É essencial para o diálogo respeito e estima pelo próximo e por tudo quanto ele tem no fundo do coração. E devem juntar-se ainda discernimento e conhecimento que sejam sinceros e profundos. A profundidade não se pode ir simplesmente buscar aos livros. Exige companheirismo e identificação. Muito antes de estas condições para o diálogo serem formuladas segundo a filosofia moderna, São Paulo falou da boa vontade que tinha de se fazer tudo a todos por amor do Evangelho, para participar dos seus bens (1Cor. 9, 23). No diálogo, como São Paulo de novo nos mostra, a palavra não se torna construtiva e frutuosa sem o amor. Palavra e amor juntos, são o veículo verdadeiro da comunicação. A única palavra verdadeiramente perfeita é a dita com amor. E precisamente porque a palavra deve juntar-se ao amor para se tornar eficiente, é necessário e urgente, como escrevi na minha Encíclica, que a missão e o diálogo com não-cristãos sejam mantidos pelos cristãos em comunhão e colaboração duns com outros (Cfr. Redemptor Hominis, 6, 11). Tenho, pois, o gosto de ver presentes, nesta Assembleia Plenária do Secretariado, representantes qualificados da Igreja Grega Ortodoxa e do Conselho Mundial das Igrejas.
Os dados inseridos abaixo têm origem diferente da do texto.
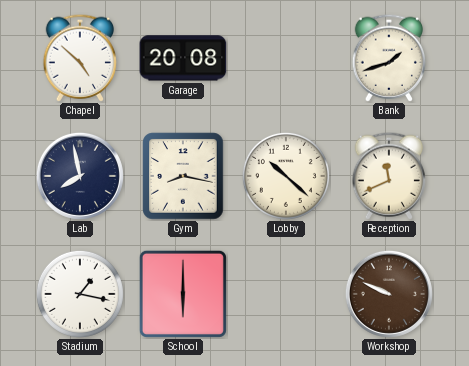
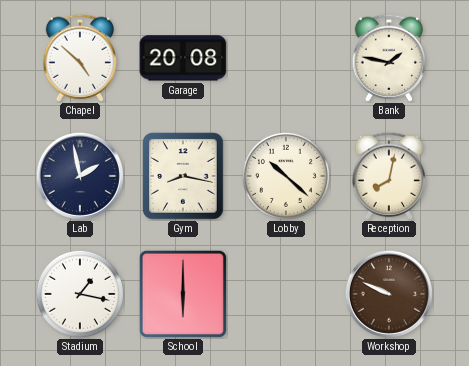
Bank: 1:42 -> 1:47
Lab: 7:58 -> 1:58
Reception: 11:41 -> 8:02
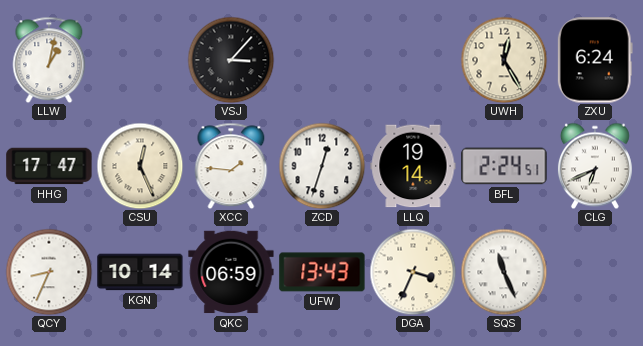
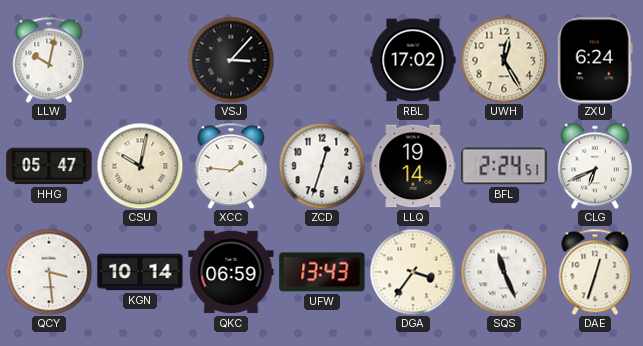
LLW: 1:02 -> 10:02
RBL: none -> 17:02
HHG: 17:47 -> 05:47
CSU: 12:26 -> 10:02
QCY: 8:34 -> 3:29
DGA: 3:34 -> 3:36
DAE: none -> 12:33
Sois na verdade bem-vindos, e Deus abençoe esta colaboração. A todos vós, meus caros Irmãos no Episcopado e no Sacerdócio, e a todos os peritos e colaboradores do Secretariado para os Não-Cristãos, dirijo eu a expressão dos meus bons votos, unida a orações, invocando sobre vós a bênção de Jesus Cristo, ressuscitado da morte, «Redentor do homem ..., centro do universo e da história».